30/09/2013

Kenya Westgate missing drops to 39

A woman looks at a list of victims outside the Westgate Mall on 29 September 2013 in Nairobi

People light candles for the victims of the attack outside the Westgate Shopping Centre on 29 September 2013 in Nairobi, Kenya

The number of people unaccounted for after the Westgate shopping centre attack has gone down to 39 from 61, the Kenyan Red Cross says. The Kenyan Red Cross has said the number of missing in the Westgate shopping centre attack has gone down to 39 from an earlier figure of 61. Fourteen of the missing have been found alive and seven bodies were in the morgue, it said. The government has said 67 people were killed after al-Shabab militants stormed the Westgate centre in the capital, Nairobi, on 21 September.
MPs have started a probe into alleged intelligence failings over the attack.
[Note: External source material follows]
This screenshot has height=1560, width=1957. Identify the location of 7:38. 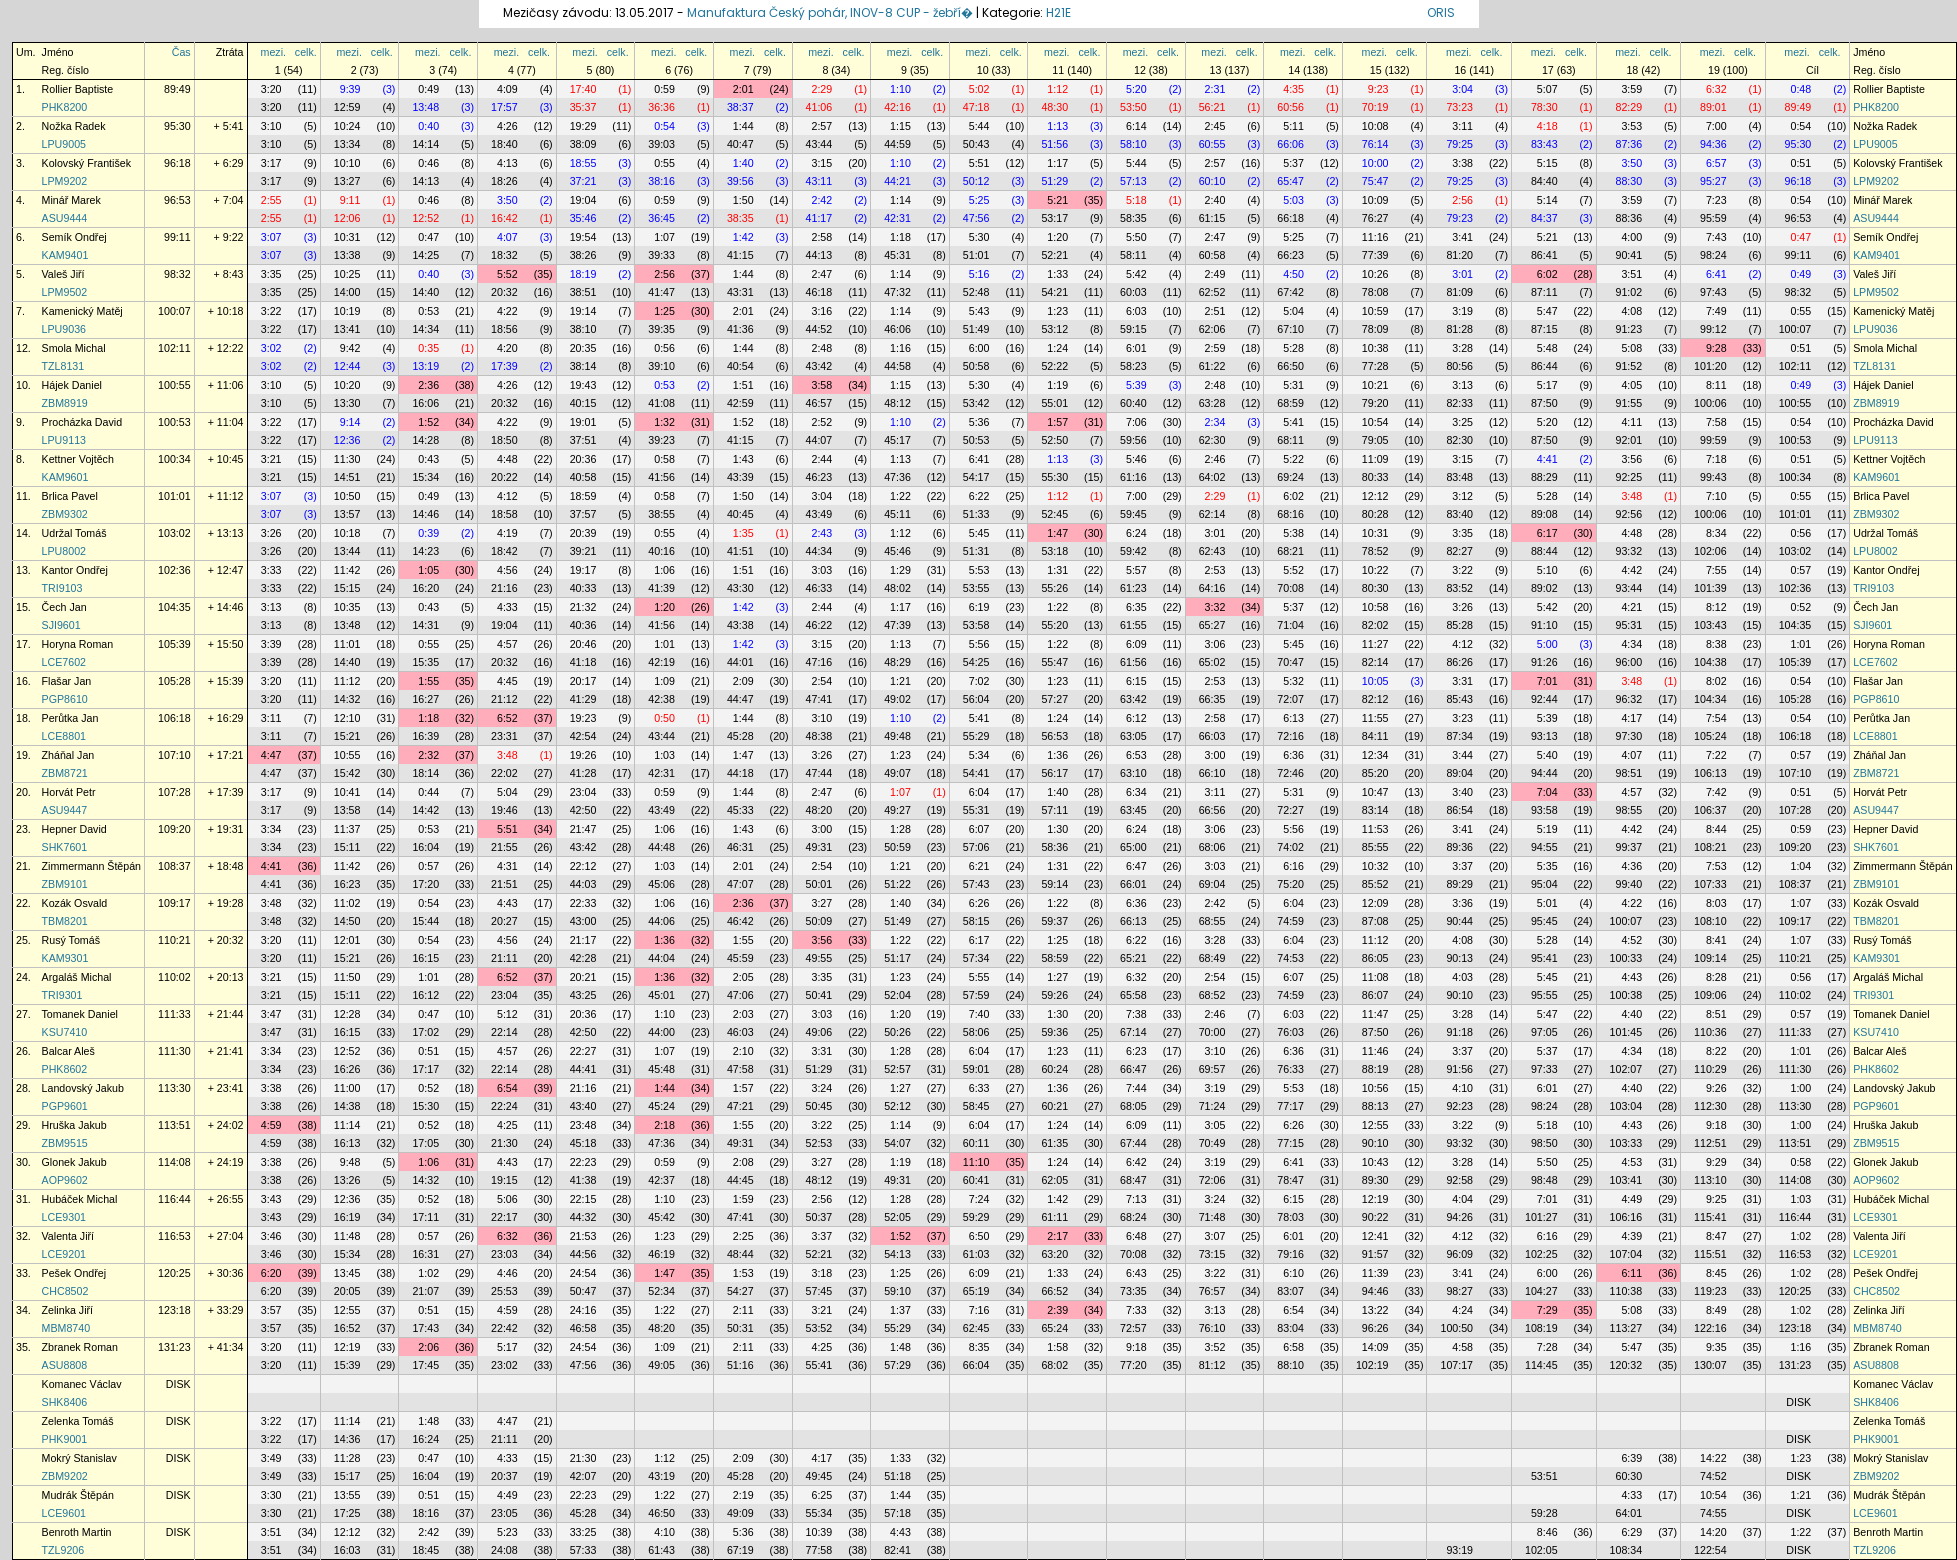
(1136, 1014).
The Red Cross says some relatives were not updating them when they found people who had been reported as missing. A Red Cross tracing manager has told the BBC that "some were reports from people who could not get through to their relatives on the phone and thought they might have been at the mall". The organisation has been calling those who reported people missing for updates.

'Lapses'
Five militants were killed by the security forces during the four-day siege and 10 people have since been arrested, the authorities say.

Al-Shabab, a Somali Islamist group, said the attack was in retaliation for Kenya's military involvement in Somalia. Security sources have told the BBC that the militants rented a shop at Westgate in the weeks leading up to the siege.
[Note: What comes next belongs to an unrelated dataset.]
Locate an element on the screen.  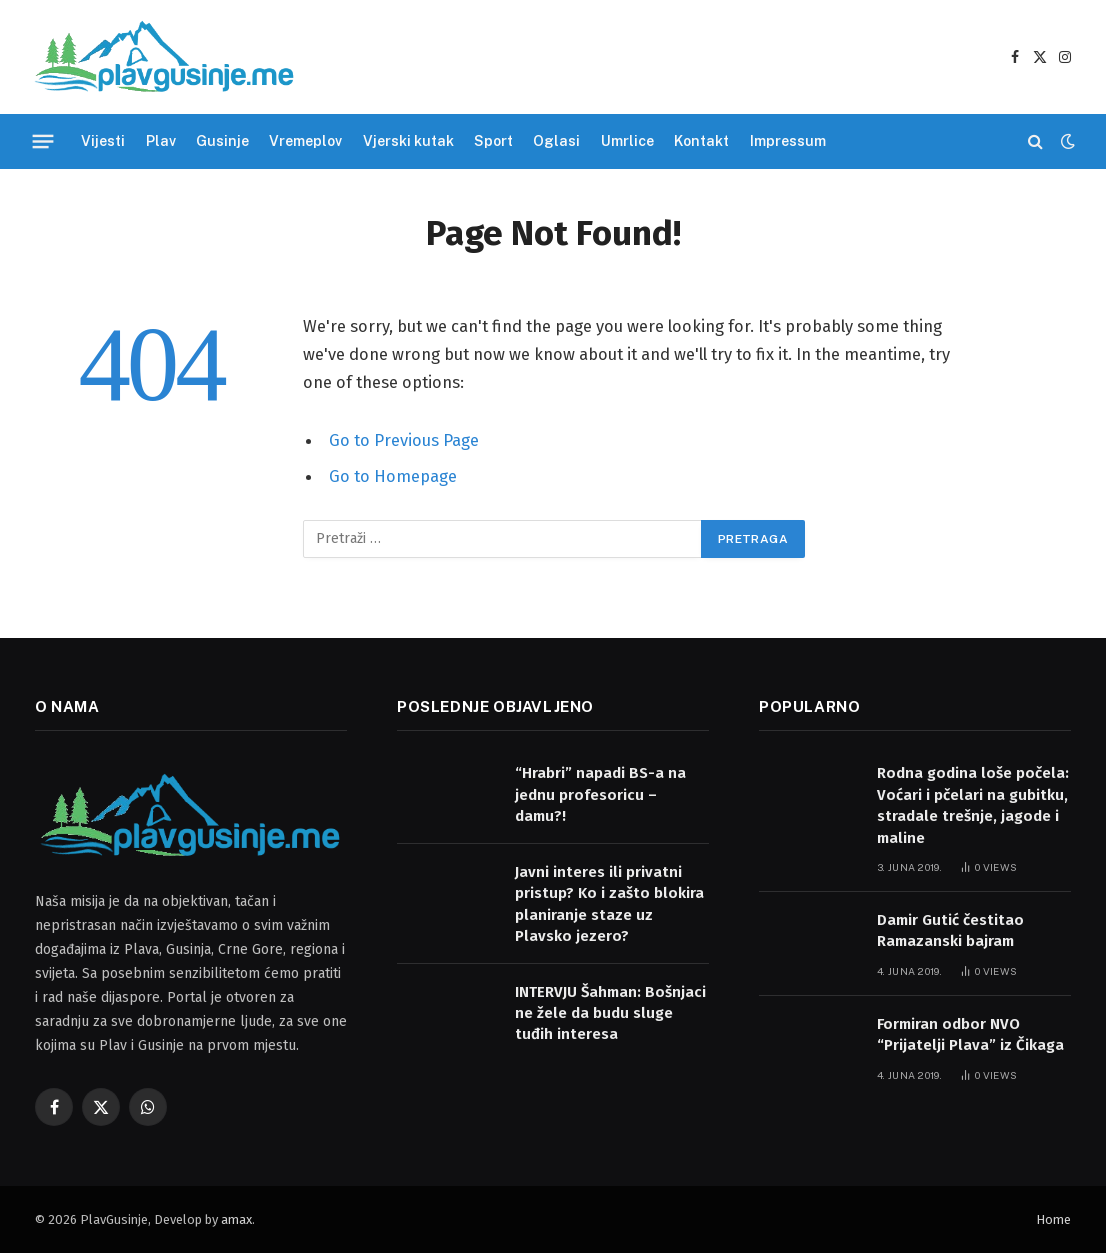
Home is located at coordinates (1053, 1219).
Kenya's joint parliamentary defence and national security committees met briefly on Monday morning to begin their investigation into possible lapses in the country's security system.

They have now adjourned and plan to visit Westgate later on Monday. They will start calling people on Tuesday to testify before the joint committees. Committee head Ndung'u Gethenji had said the questioning of the security chiefs, including the head of the National Intelligence Service (NIS), Michael Gichangi, would begin on Monday.
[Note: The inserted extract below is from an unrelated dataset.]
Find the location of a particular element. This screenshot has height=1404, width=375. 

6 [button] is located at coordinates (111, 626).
He told the BBC last week that "people need to know the exact lapses in the security system that possibly allowed this event to take place".

He also said they needed to understand "the anatomy of the entire rescue operation" amid allegations of confusion over who was in charge.

Kenyan newspapers have reported that the NIS warned a year ago of the presence of suspected al-Shabab militants in the capital and that they were planning suicide attacks, including on the Westgate shopping centre.